To do => Only the lines from the one containing "Workshop - Collective" through the end of the data below are to be repeated, exactly as given, without pictures.

Dataset content =>
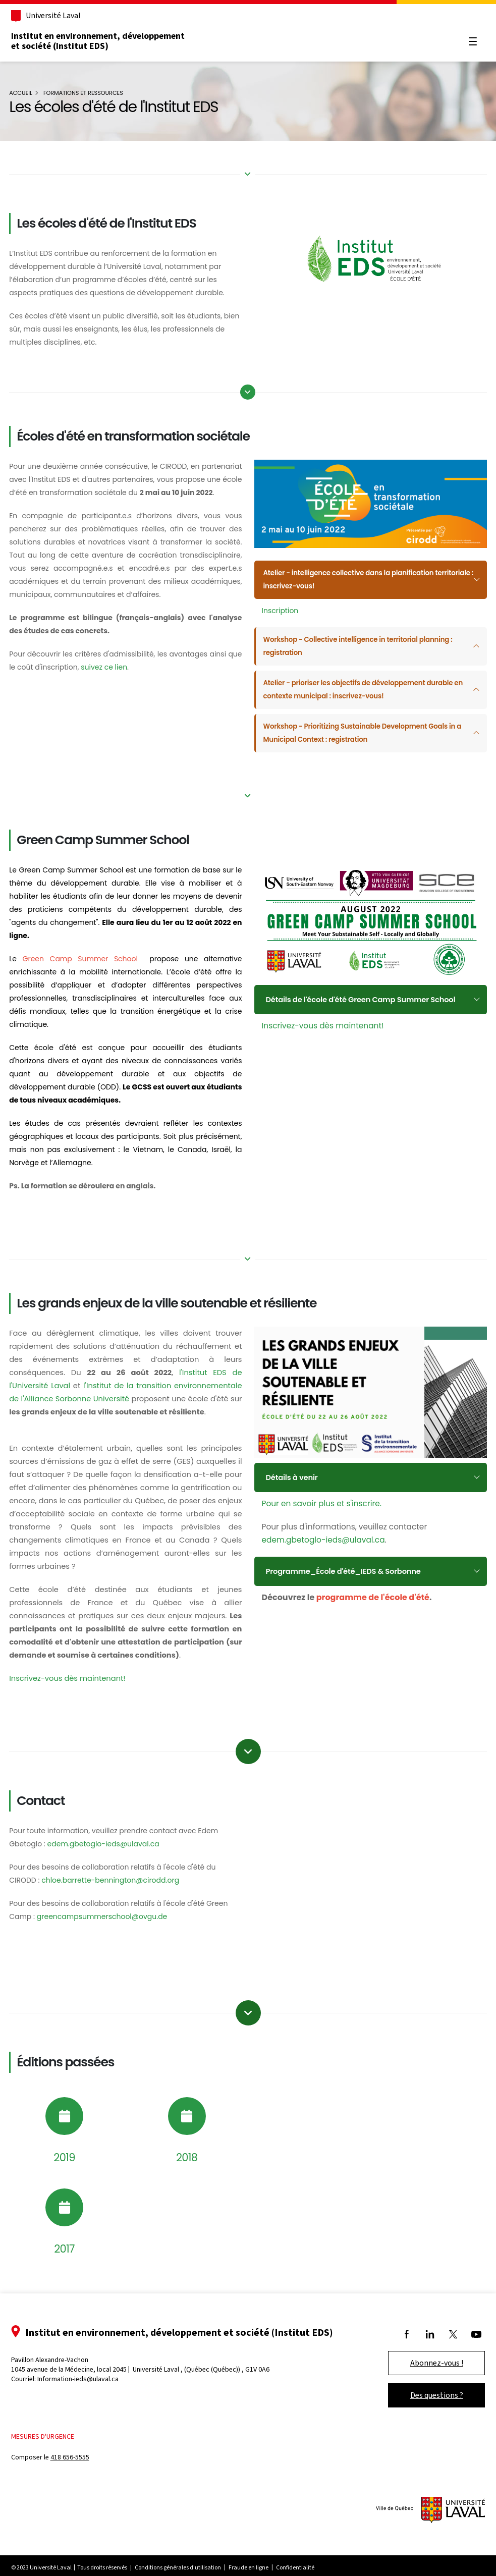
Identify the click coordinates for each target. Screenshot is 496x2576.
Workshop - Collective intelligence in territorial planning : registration (362, 643)
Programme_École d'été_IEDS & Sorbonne (347, 1564)
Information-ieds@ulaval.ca (85, 2389)
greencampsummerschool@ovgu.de (108, 1927)
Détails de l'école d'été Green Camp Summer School (365, 993)
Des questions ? (429, 2405)
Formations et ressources (90, 93)
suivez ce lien (126, 680)
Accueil (27, 93)
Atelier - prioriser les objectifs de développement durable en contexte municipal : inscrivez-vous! (362, 687)
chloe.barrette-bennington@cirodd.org (117, 1891)
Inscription (280, 608)
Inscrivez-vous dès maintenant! (323, 1019)
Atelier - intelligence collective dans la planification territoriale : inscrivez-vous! (353, 577)
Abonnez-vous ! (429, 2373)
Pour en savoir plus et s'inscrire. (322, 1497)
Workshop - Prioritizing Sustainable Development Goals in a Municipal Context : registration (364, 730)
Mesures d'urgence (49, 2447)
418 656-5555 (77, 2468)
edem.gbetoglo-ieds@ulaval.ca (323, 1533)
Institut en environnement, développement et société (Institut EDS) (105, 41)
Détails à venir (293, 1470)
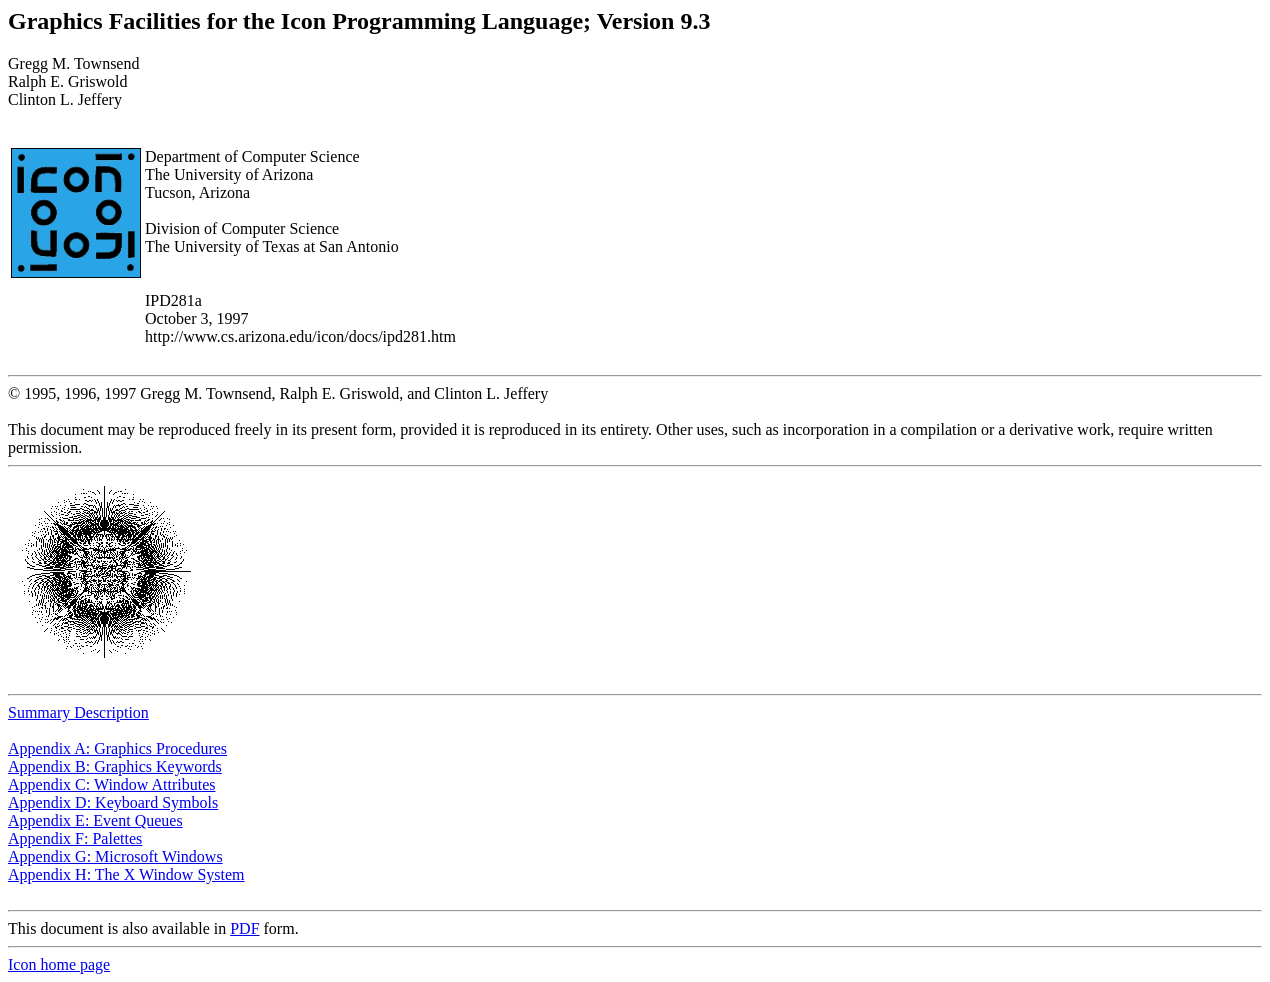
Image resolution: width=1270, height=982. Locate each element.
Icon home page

Exercise result =>
Workshop - Collective intelligence in territorial planning : registration (362, 643)
Programme_École d'été_IEDS & Sorbonne (347, 1564)
Information-ieds@ulaval.ca (85, 2389)
greencampsummerschool@ovgu.de (108, 1927)
Détails de l'école d'été Green Camp Summer School (365, 993)
Des questions ? (429, 2405)
Formations et ressources (90, 93)
suivez ce lien (126, 680)
Accueil (27, 93)
Atelier - prioriser les objectifs de développement durable en contexte municipal : inscrivez-vous! (362, 687)
chloe.barrette-bennington@cirodd.org (117, 1891)
Inscription (280, 608)
Inscrivez-vous dès maintenant! (323, 1019)
Atelier - intelligence collective dans la planification territoriale : inscrivez-vous! (353, 577)
Abonnez-vous ! (429, 2373)
Pour en savoir plus et s'inscrire. (322, 1497)
Workshop - Prioritizing Sustainable Development Goals in a Municipal Context : registration (364, 730)
Mesures d'urgence (49, 2447)
418 656-5555 (77, 2468)
edem.gbetoglo-ieds@ulaval.ca (323, 1533)
Institut en environnement, développement et société (Institut EDS) (105, 41)
Détails à venir (293, 1470)
Image resolution: width=1270, height=982. Locate each element.
Icon home page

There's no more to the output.